В продолжение первых десяти лет своего княжения Андрей Юрьевич, по примеру родителя, глядит только в два конца: на северо-запад и на северо-восток – на ближайших исконных соперников: на Великий Новгород и на Булгарское царство. Ему не до Москвы.
Тем временем созданный Юрием град мал древян на устье Неглинной, еще самой молодший из всех окрестных городов и пригородов, зорко сторожит со своих лесных высот южные рубежи обширной Андреевой волости и, пользуясь годами тишины, неприметно копит силы.
II
Параня так и осталась жить в Москве.
Только теперь никто не звал ее больше Параней. Да девичье полуимя совсем уж и не шло к строгому облику этой сорокалетней женщины, все еще несравненно красивой. В городе Москве, где Петр Замятнич поставил себе двор рядом с княжеским, все величали ее матушкой-боярыней. В кругу же посадских людей, чьи избы лепились к наружному боку московских стен, она слыла Кучковной.
Заходила о Кучковне речь и в покинутом ею Владимире. Там за ней укрепилось иное прозвище. Ее муж, боярин Петр, живал на Клязьме больше, чем на Москве, и был у всех на виду. Среди бывших соседок боярыни ее неожиданный и ничем не объяснимый отъезд из их стольного теперь города вызывал, конечно, частые пересуды. И когда нагнется бывало одна к другой, чтобы выговорить свою последнюю догадку о странной Параниной доле, то непременно начнет с таких слов:
– А наша-то м о с к о в л я н к а…
Все сходились на том, что не обошлось без Милушиного наговора. У Милуши с Петром как раз о ту пору, вскоре после отъезда Кучковны в Москву, пошла особенная любовь да дружба.
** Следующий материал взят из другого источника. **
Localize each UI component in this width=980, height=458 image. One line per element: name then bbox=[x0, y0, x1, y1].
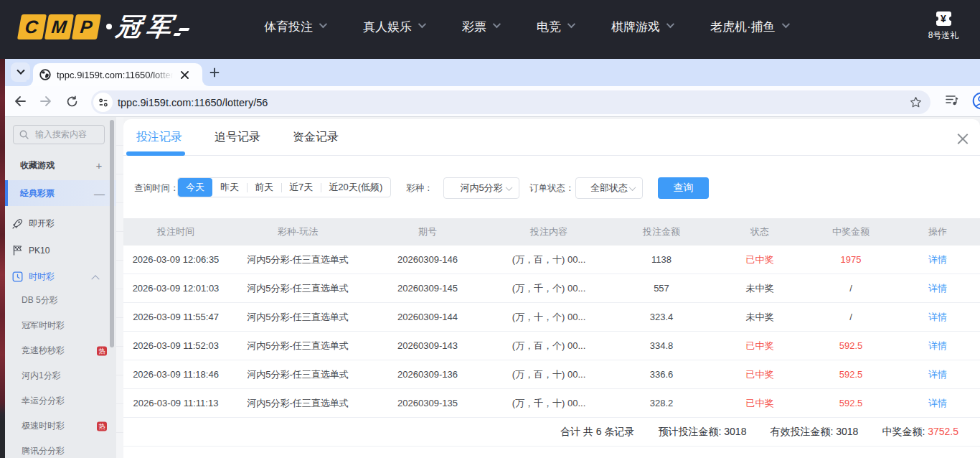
browser-profile-avatar[interactable] bbox=[972, 92, 980, 110]
address-bar[interactable]: tppc.9i159t.com:11650/lottery/56 bbox=[91, 90, 930, 114]
filter-row: 查询时间： 今天 昨天 前天 近7天 近20天(低频) 彩种： 河内5分彩 订单… bbox=[123, 177, 980, 199]
cell-prize: 592.5 bbox=[806, 332, 895, 360]
chevron-up-icon bbox=[91, 275, 99, 283]
tab-betting-records[interactable]: 投注记录 bbox=[136, 119, 182, 156]
cell-prize: / bbox=[806, 303, 895, 331]
nav-item-live-casino[interactable]: 真人娱乐 bbox=[363, 19, 424, 35]
sidebar-search-input[interactable]: 输入搜索内容 bbox=[13, 125, 105, 144]
logo-letter: M bbox=[51, 17, 68, 37]
reload-button[interactable] bbox=[62, 91, 82, 111]
browser-tab-strip: tppc.9i159t.com:11650/lotter bbox=[0, 59, 980, 86]
subitem-label: 极速时时彩 bbox=[22, 420, 65, 432]
racing-flag-icon bbox=[12, 245, 23, 256]
subitem-label: 腾讯分分彩 bbox=[22, 445, 65, 457]
site-nav-menu: 体育投注 真人娱乐 彩票 电竞 棋牌游戏 老虎机·捕鱼 bbox=[264, 0, 788, 53]
tab-close-button[interactable] bbox=[178, 68, 191, 81]
time-option-7days[interactable]: 近7天 bbox=[281, 178, 321, 197]
cell-issue: 20260309-135 bbox=[367, 389, 488, 417]
tab-chase-records[interactable]: 追号记录 bbox=[215, 119, 260, 156]
section-label: 经典彩票 bbox=[20, 187, 55, 200]
search-icon bbox=[19, 130, 29, 139]
nav-item-label: 棋牌游戏 bbox=[611, 19, 660, 35]
gift-promo-button[interactable]: ¥ 8号送礼 bbox=[923, 11, 964, 42]
sidebar-subitem-tencent-ffc[interactable]: 腾讯分分彩 bbox=[5, 439, 116, 458]
detail-link[interactable]: 详情 bbox=[895, 246, 980, 274]
nav-item-esports[interactable]: 电竞 bbox=[537, 19, 573, 35]
tab-fund-records[interactable]: 资金记录 bbox=[293, 119, 339, 156]
forward-button[interactable] bbox=[36, 91, 56, 111]
table-row: 2026-03-09 11:55:47 河内5分彩-任三直选单式 2026030… bbox=[123, 303, 980, 332]
media-controls-button[interactable] bbox=[945, 93, 959, 107]
time-option-today[interactable]: 今天 bbox=[178, 178, 212, 197]
nav-item-board-games[interactable]: 棋牌游戏 bbox=[611, 19, 672, 35]
detail-link[interactable]: 详情 bbox=[895, 389, 980, 417]
modal-close-button[interactable] bbox=[957, 132, 968, 143]
logo-letter-box: M bbox=[44, 14, 74, 39]
cell-status: 未中奖 bbox=[713, 274, 806, 302]
sidebar-section-favorites[interactable]: 收藏游戏 + bbox=[5, 151, 116, 179]
query-button[interactable]: 查询 bbox=[658, 177, 709, 199]
bookmark-star-icon[interactable] bbox=[910, 96, 922, 108]
sidebar-item-label: 即开彩 bbox=[29, 218, 55, 230]
cell-status: 已中奖 bbox=[713, 246, 806, 274]
detail-link[interactable]: 详情 bbox=[895, 332, 980, 360]
sidebar-subitem-hanoi-1min[interactable]: 河内1分彩 bbox=[5, 363, 116, 388]
nav-item-sports[interactable]: 体育投注 bbox=[264, 19, 325, 35]
sidebar-scrollbar-thumb[interactable] bbox=[110, 120, 114, 347]
sidebar-subitem-champion-ssc[interactable]: 冠军时时彩 bbox=[5, 313, 116, 338]
person-icon bbox=[972, 92, 980, 110]
cell-time: 2026-03-09 11:52:03 bbox=[123, 332, 228, 360]
sidebar-item-pk10[interactable]: PK10 bbox=[5, 237, 116, 263]
cell-amount: 328.2 bbox=[610, 389, 713, 417]
chevron-down-icon bbox=[781, 20, 789, 28]
sidebar-item-ssc[interactable]: 时时彩 bbox=[5, 263, 116, 290]
nav-item-slots-fishing[interactable]: 老虎机·捕鱼 bbox=[710, 19, 788, 35]
time-filter-label: 查询时间： bbox=[134, 177, 179, 199]
nav-item-label: 老虎机·捕鱼 bbox=[710, 19, 776, 35]
chevron-down-icon bbox=[666, 20, 674, 28]
time-option-day-before[interactable]: 前天 bbox=[247, 178, 281, 197]
tab-search-button[interactable] bbox=[11, 62, 30, 82]
time-option-yesterday[interactable]: 昨天 bbox=[212, 178, 247, 197]
lottery-select[interactable]: 河内5分彩 bbox=[443, 177, 519, 199]
site-info-chip[interactable] bbox=[93, 93, 113, 112]
sidebar-subitem-speed-miaomiao[interactable]: 竞速秒秒彩热 bbox=[5, 338, 116, 363]
search-placeholder: 输入搜索内容 bbox=[35, 128, 87, 141]
sidebar-subitem-db5[interactable]: DB 5分彩 bbox=[5, 288, 116, 313]
table-row: 2026-03-09 12:01:03 河内5分彩-任三直选单式 2026030… bbox=[123, 274, 980, 303]
chevron-down-icon bbox=[567, 20, 575, 28]
tab-label: 资金记录 bbox=[293, 130, 339, 145]
tab-label: 追号记录 bbox=[215, 130, 260, 145]
time-option-20days[interactable]: 近20天(低频) bbox=[321, 178, 390, 197]
url-text[interactable]: tppc.9i159t.com:11650/lottery/56 bbox=[118, 97, 910, 108]
collapse-icon[interactable]: — bbox=[94, 187, 104, 200]
plus-icon bbox=[209, 67, 220, 78]
new-tab-button[interactable] bbox=[206, 64, 223, 81]
gift-label: 8号送礼 bbox=[923, 29, 964, 42]
sidebar-subitem-lucky-ffc[interactable]: 幸运分分彩 bbox=[5, 388, 116, 413]
detail-link[interactable]: 详情 bbox=[895, 303, 980, 331]
back-button[interactable] bbox=[10, 91, 30, 111]
order-status-select[interactable]: 全部状态 bbox=[575, 177, 643, 199]
clock-icon bbox=[12, 271, 23, 282]
detail-link[interactable]: 详情 bbox=[895, 360, 980, 388]
logo-letter-box: P bbox=[72, 14, 101, 39]
globe-icon bbox=[39, 69, 51, 80]
cell-prize: 1975 bbox=[806, 246, 895, 274]
logo-speed-dash bbox=[176, 28, 189, 36]
browser-tab[interactable]: tppc.9i159t.com:11650/lotter bbox=[33, 63, 202, 86]
sidebar-item-instant-lottery[interactable]: 即开彩 bbox=[5, 210, 116, 237]
expand-icon[interactable]: + bbox=[94, 159, 104, 172]
col-header-issue: 期号 bbox=[367, 218, 488, 246]
cell-content: (万，千，十) 00... bbox=[488, 389, 610, 417]
sidebar-section-classic-lottery[interactable]: 经典彩票 — bbox=[5, 180, 116, 206]
chevron-down-icon bbox=[319, 20, 327, 28]
nav-item-lottery[interactable]: 彩票 bbox=[462, 19, 499, 35]
cell-game: 河内5分彩-任三直选单式 bbox=[228, 303, 367, 331]
chevron-down-icon bbox=[506, 184, 513, 191]
detail-link[interactable]: 详情 bbox=[895, 274, 980, 302]
site-logo[interactable]: C M P 冠军 bbox=[19, 12, 188, 41]
summary-prize-value: 3752.5 bbox=[928, 426, 958, 437]
cell-status: 已中奖 bbox=[713, 389, 806, 417]
sidebar-subitem-speed-ssc[interactable]: 极速时时彩热 bbox=[5, 413, 116, 439]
Но что же могла наклепать по-прежнему всесильная княгинина наушница Милуша на такую праведную затворницу и молчальницу, как Петрова жена?
А Кучковна будто из головы выкинула тихую Клязьму, где прожила под своими рябинами да вишнями первые девять лет замужества.
У нее доставало своих дел. Растила дочерей и с отцовской умелостью, но без его суеты и шума приглядывала за богатым хозяйством, какое Петр Замятнич завел под Москвой и доверил жене. Доброй земли у него понахватано было здесь вдоволь – в разных концах и всякими способами: где сам выдрал из-под леса, где купил, где выпросил у князя, где взял за долг, где выменял, где прибрал силой.
В досужие часы сидела боярыня с дочерьми у себя в терему или, если день выдавался погожий, на набережном рундуке (так назывался высокий, пристроенный к дому помост со спуском в сад, в сторону реки) и с ними в шесть рук либо вышивала, либо пряла. И вспоминала.
А что вспоминать? Своей жизни словно и не было. А чужая шла мимо. На Москве знатные люди бывали только проездом. Лишь про то и знала, что дойдет через них урывками.
Именно так – от мимоходцев – услыхала она когда-то, еще на самых первых порах своего московского житья, о смерти старого князя Юрия Владимировича Долгорукого, последнего Мономашича.
Был самый конец холодного и дождливого мая. Цвела черемуха. От только что достроенных московских стен шел бодрый дух свежего смоляного бревна (а теперь вон какие стали голубые да мшистые!). Параня жила еще тогда в княжом тереме и с его вышки часто видела в те ненастные летние дни, как паромщики переправляют с другого берега возы. Промокшая кладь на возах была невелика, а лошади тощие. С пристанища обозы сворачивали по грязи влево – на сверкавшую лужами Владимирскую дорогу.
Кучковне объяснили, что это тянутся из Киева остатки суздальцев, княж-Юрьевых ближних людей. После смерти Долгорукого, в самый день его похорон, в Киеве, как сказали ей, наделалось много зла: разграбили красный княжой двор и еще другой, Юрьев двор, за Днепром, особенно любимый покойным князем: он звал его раем. Киевляне совсем озверели: покололи многих суздальских бояр, посаженных Долгоруким под Киевом по городам и селам. Боярские дворы разбили и пожгли.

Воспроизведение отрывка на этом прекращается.